Task to carry out:
Repeat the following entries verbatim, apart from the pictures.

(Page images and extracted text)
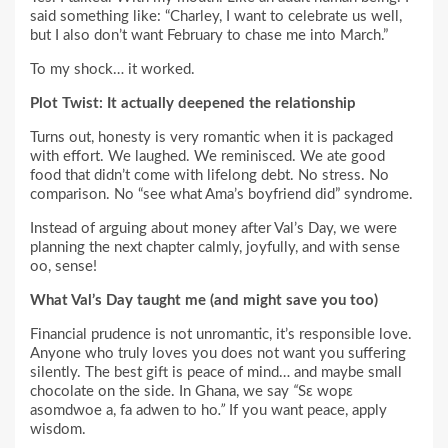
said something like: “Charley, I want to celebrate us well,
but I also don’t want February to chase me into March.”
To my shock… it worked.
Plot Twist: It actually deepened the relationship
Turns out, honesty is very romantic when it is packaged
with effort. We laughed. We reminisced. We ate good
food that didn’t come with lifelong debt. No stress. No
comparison. No “see what Ama’s boyfriend did” syndrome.
Instead of arguing about money after Val’s Day, we were
planning the next chapter calmly, joyfully, and with sense
oo, sense!
What Val’s Day taught me (and might save you too)
Financial prudence is not unromantic, it’s responsible love.
Anyone who truly loves you does not want you suffering
silently. The best gift is peace of mind… and maybe small
chocolate on the side. In Ghana, we say
“
Sɛ wopɛ
asomdwoe a, fa adwen to ho
.”
If you want peace, apply
wisdom.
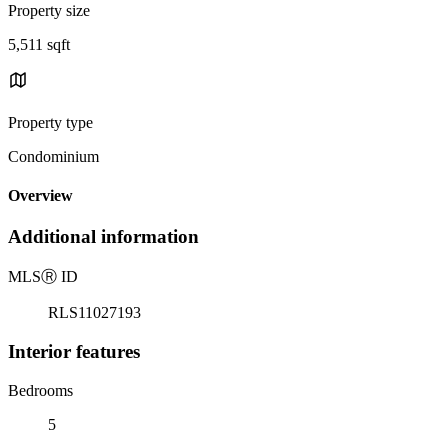
Property size
5,511 sqft
Property type
Condominium
Overview
Additional information
MLS
Ⓡ
ID
RLS11027193
Interior features
Bedrooms
5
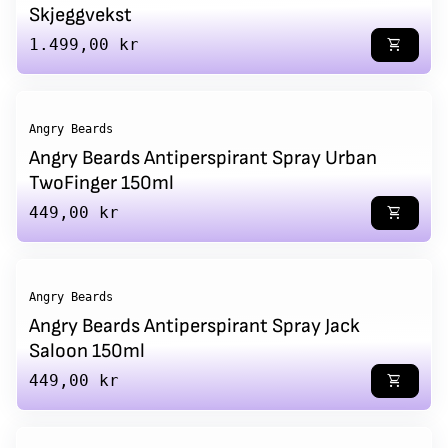
Skjeggvekst
Regular price
1.499,00 kr
shopping_cart
Angry Beards
Angry Beards Antiperspirant Spray Urban
TwoFinger 150ml
Regular price
449,00 kr
shopping_cart
Angry Beards
Angry Beards Antiperspirant Spray Jack
Saloon 150ml
Regular price
449,00 kr
shopping_cart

Task solution:
said something like: “Charley, I want to celebrate us well,
but I also don’t want February to chase me into March.”
To my shock… it worked.
Plot Twist: It actually deepened the relationship
Turns out, honesty is very romantic when it is packaged
with effort. We laughed. We reminisced. We ate good
food that didn’t come with lifelong debt. No stress. No
comparison. No “see what Ama’s boyfriend did” syndrome.
Instead of arguing about money after Val’s Day, we were
planning the next chapter calmly, joyfully, and with sense
oo, sense!
What Val’s Day taught me (and might save you too)
Financial prudence is not unromantic, it’s responsible love.
Anyone who truly loves you does not want you suffering
silently. The best gift is peace of mind… and maybe small
chocolate on the side. In Ghana, we say
“
Sɛ wopɛ
asomdwoe a, fa adwen to ho
.”
If you want peace, apply
wisdom.
Property size
5,511 sqft
Property type
Condominium
Overview
Additional information
MLS
Ⓡ
ID
RLS11027193
Interior features
Bedrooms
5
Skjeggvekst
Regular price
1.499,00 kr
shopping_cart
Angry Beards
Angry Beards Antiperspirant Spray Urban
TwoFinger 150ml
Regular price
449,00 kr
shopping_cart
Angry Beards
Angry Beards Antiperspirant Spray Jack
Saloon 150ml
Regular price
449,00 kr
shopping_cart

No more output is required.